AD Password Change in ISE

d_p_grant · ‎05-12-2012

We're running ISE 1.1 for guest services. We use Active Directory for Sponsor Portal login, as well as for administration of the ISE itself. Our corporate policy requires a password change for service accounts, and the service account password we use for ISE to connect into AD expires in a few days. So I changed the password on the account, but how do I tell this to ISE? I don't see anything in the documentation, only some references to only use non-expiring accounts to connect to AD. This made me laugh. If our corporate policy was that lax, we'd never have purchased ISE.

1) Is there a way to communicate this to ISE? Or is leave and then join the only way? Will that even work?

2) I see that after the password change, ISE continues to work fine. Does it only synch with AD periodically? On reboot, or every X hours? Right now things are working, but I'm afraid as soon as I turn my back it will stop.

jrabinow · ‎05-12-2012

the password is only used on a leave and join operation to maintain connection to the domain and ISE does not store the password information itself in it the ISE database. Join and leave operations are only performed at explicit operator request and none will be performed under the covers.

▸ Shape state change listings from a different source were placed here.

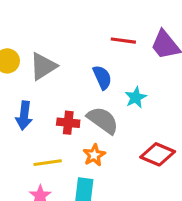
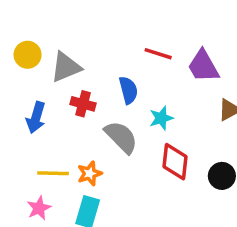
red cross: (68, 123) -> (83, 104), moved
red diamond: (158, 154) -> (175, 162), moved, turned 64
orange star: (94, 155) -> (90, 173), moved

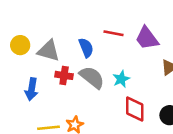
gray triangle: (66, 67) -> (49, 51), turned 45
blue semicircle: (128, 90) -> (86, 48), moved
gray semicircle: (121, 137) -> (92, 77), moved

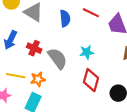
red cross: (64, 75) -> (34, 48), moved
gray semicircle: (92, 77) -> (58, 58), moved

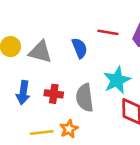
cyan star: (87, 52) -> (117, 80), size x1.5
gray semicircle: (58, 58) -> (85, 98), turned -135

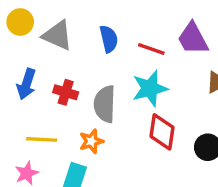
red line: (108, 32) -> (151, 49), moved
orange star: (69, 129) -> (91, 141), moved

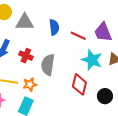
gray triangle: (57, 35) -> (25, 22), turned -30
cyan star: (150, 88) -> (92, 60), moved, turned 30
orange star: (91, 141) -> (30, 84), moved

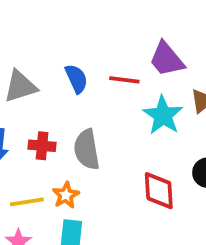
cyan star: (92, 60) -> (163, 115), turned 30
red diamond: (79, 84) -> (159, 191), moved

So a join and leave would be required to ensure ISE is now connected with the new password. But as long as the password change itself does not cause the account to be disiconnected (and it does not look like it does and I don't think it should) then this is not strictly required although may be a good practice

Eduardo Aliaga · ‎05-12-2012

As far as I know it will try to join the domain every time it reboots.

Also notice that if you have a distributed ISE deployment, each ISE appliance joins the domain independently.